Hello,
while setting up logical replication since August we had seen early on the need to increase max_receiver_timeout and max_sender_timeout from 60sec to 5mins, otherwise the synchronization would never
take place.
This Sunday (yesterday) we had an incident caused by wal sender terminating (on Friday) after reaching timeout (5 mins). This left the replication slot retaining wals till our production primary
server run out of space. (this is not connected with the wal fill up of the previous Sunday nor does it explain why it happened, still in the dark about this one).
I got the following messages on the publisher (primary) host :
10.9.0.77(48650) [65253] 5be2ca1d.fee5 2018-11-09 15:06:11.052 EET data_for_testsmadb_pub repmgr@dynacom line:9 LOG: terminating walsender process due to replication timeout
10.9.0.77(48650) [65253] 5be2ca1d.fee5 2018-11-09 15:06:11.052 EET data_for_testsmadb_pub repmgr@dynacom line:10 CONTEXT: slot "data_for_testsmadb_pub", output plugin "pgoutput", in the change
callback, associated LSN 13DF/393BF7F0
10.9.0.77(48650) [65253] 5be2ca1d.fee5 2018-11-09 15:06:11.066 EET data_for_testsmadb_pub repmgr@dynacom line:11 LOG: disconnection: session time: 49:47:17.937 user=repmgr database=dynacom
host=10.9.0.77 port=48650
By querying pg_stat_subscription all 3 timestamps were about 5 mins prior to the above walsender termination.
I didn't get *any* ERROR/FATAL message on the subscriber side. We have built a monitoring system that notifies us about problems, conflicts such as unique key violations, etc but we had no alerts
coming from the subscriber logs. So this went unnoticed. Also the scripts about disk size growth fired but this was already too late.
So after I got the alerts about our primary being dead, I had to free the space in pg_wal, keeping all the wals elsewhere, consult pg_controldata about last checkpoint, bring the primary up, and then
making sure that all standbys were up and running.
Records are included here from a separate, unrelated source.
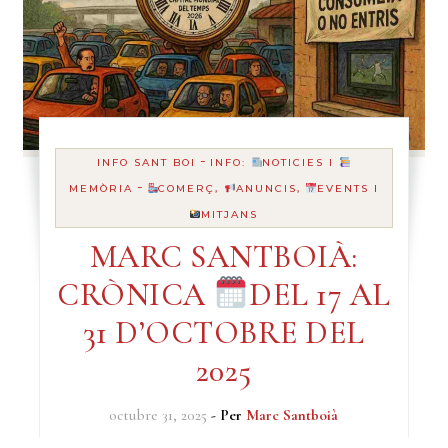
-
INFO SANT BOI
INFO:
NOTICIES I
-
MEMÒRIA
COMERÇ,
ANUNCIS,
EVENTS I
MITJANS
MARC SANTBOIÀ:
CRÒNICA
DEL 17 AL
31 D’OCTOBRE DEL
2025
octubre 31, 2025
- Per
Marc Santboià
Our physical standby easily caught up, but the logical one (which was part of the cause) of course didn't. So I used the moved wals, moving them back
to pg_wal (of the primary) in bulks (as the subscriber asked) till I managed to bring the subscriber node in sync with the publisher, sans the last wal (the one created at the time of the PANIC),
which I had to bring from our WAL archiving server. This pretty much brought everything up and running again.
Lessons learned are :
* monitoring the subscriber is not enough
* a walsender (sending WAL across for logical decoding) having a timeout may be fatal
I have seen howtos recommending disabling those timeouts : https://docs.aws.amazon.com/dms/latest/userguide/CHAP_Source.PostgreSQL.html
The postgresql docs are quite "laconic" about the use of the two timeout parameters, and both default to 1min. :
wal_sender_timeout (integer)
Terminate replication connections that are inactive longer than the specified number of milliseconds. This is useful for the sending server to detect a standby crash or network outage. A value of
zero disables the timeout mechanism. This parameter can only be set in the postgresql.conf file or on the server command line. The default value is 60 seconds.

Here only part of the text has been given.